PROVIDED ENTRIES: Begin

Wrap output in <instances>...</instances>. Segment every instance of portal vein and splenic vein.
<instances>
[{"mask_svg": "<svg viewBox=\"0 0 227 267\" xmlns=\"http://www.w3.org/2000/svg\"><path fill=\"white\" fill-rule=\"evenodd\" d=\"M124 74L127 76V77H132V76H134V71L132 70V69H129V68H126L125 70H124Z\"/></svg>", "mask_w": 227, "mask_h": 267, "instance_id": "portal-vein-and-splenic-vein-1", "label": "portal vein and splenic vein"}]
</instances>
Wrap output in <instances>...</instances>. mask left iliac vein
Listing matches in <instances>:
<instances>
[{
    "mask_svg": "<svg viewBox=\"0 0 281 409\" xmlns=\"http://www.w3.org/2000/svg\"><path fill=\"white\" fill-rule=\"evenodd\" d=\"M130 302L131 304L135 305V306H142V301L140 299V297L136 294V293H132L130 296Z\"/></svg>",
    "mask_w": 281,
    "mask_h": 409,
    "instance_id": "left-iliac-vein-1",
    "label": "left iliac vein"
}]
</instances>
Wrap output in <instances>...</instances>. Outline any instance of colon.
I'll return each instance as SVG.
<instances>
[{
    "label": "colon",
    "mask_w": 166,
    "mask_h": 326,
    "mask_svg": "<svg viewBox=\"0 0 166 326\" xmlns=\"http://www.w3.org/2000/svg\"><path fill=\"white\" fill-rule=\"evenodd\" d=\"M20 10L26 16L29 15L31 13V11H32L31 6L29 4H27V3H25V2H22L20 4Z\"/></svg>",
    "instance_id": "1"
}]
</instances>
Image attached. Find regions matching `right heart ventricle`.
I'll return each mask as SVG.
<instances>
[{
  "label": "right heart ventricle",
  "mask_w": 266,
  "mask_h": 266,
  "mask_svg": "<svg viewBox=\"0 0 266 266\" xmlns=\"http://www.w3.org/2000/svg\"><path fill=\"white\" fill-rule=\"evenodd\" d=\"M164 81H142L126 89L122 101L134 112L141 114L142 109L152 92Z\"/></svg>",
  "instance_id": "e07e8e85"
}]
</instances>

PROVIDED ENTRIES: End

### ACTION ITEM:
Output the records exactly, so that each line matches what was given.

### FINISHED TASK:
Wrap output in <instances>...</instances>. Segment every instance of portal vein and splenic vein.
<instances>
[{"mask_svg": "<svg viewBox=\"0 0 227 267\" xmlns=\"http://www.w3.org/2000/svg\"><path fill=\"white\" fill-rule=\"evenodd\" d=\"M124 74L127 76V77H132V76H134V71L132 70V69H129V68H126L125 70H124Z\"/></svg>", "mask_w": 227, "mask_h": 267, "instance_id": "portal-vein-and-splenic-vein-1", "label": "portal vein and splenic vein"}]
</instances>
Wrap output in <instances>...</instances>. mask left iliac vein
Listing matches in <instances>:
<instances>
[{
    "mask_svg": "<svg viewBox=\"0 0 281 409\" xmlns=\"http://www.w3.org/2000/svg\"><path fill=\"white\" fill-rule=\"evenodd\" d=\"M130 302L131 304L135 305V306H142V301L140 299V297L136 294V293H132L130 296Z\"/></svg>",
    "mask_w": 281,
    "mask_h": 409,
    "instance_id": "left-iliac-vein-1",
    "label": "left iliac vein"
}]
</instances>
Wrap output in <instances>...</instances>. Outline any instance of colon.
I'll return each instance as SVG.
<instances>
[{
    "label": "colon",
    "mask_w": 166,
    "mask_h": 326,
    "mask_svg": "<svg viewBox=\"0 0 166 326\" xmlns=\"http://www.w3.org/2000/svg\"><path fill=\"white\" fill-rule=\"evenodd\" d=\"M20 10L26 16L29 15L31 13V11H32L31 6L29 4H27V3H25V2H22L20 4Z\"/></svg>",
    "instance_id": "1"
}]
</instances>
Image attached. Find regions matching `right heart ventricle`.
I'll return each mask as SVG.
<instances>
[{
  "label": "right heart ventricle",
  "mask_w": 266,
  "mask_h": 266,
  "mask_svg": "<svg viewBox=\"0 0 266 266\" xmlns=\"http://www.w3.org/2000/svg\"><path fill=\"white\" fill-rule=\"evenodd\" d=\"M164 81H142L126 89L122 101L134 112L141 114L142 109L152 92Z\"/></svg>",
  "instance_id": "e07e8e85"
}]
</instances>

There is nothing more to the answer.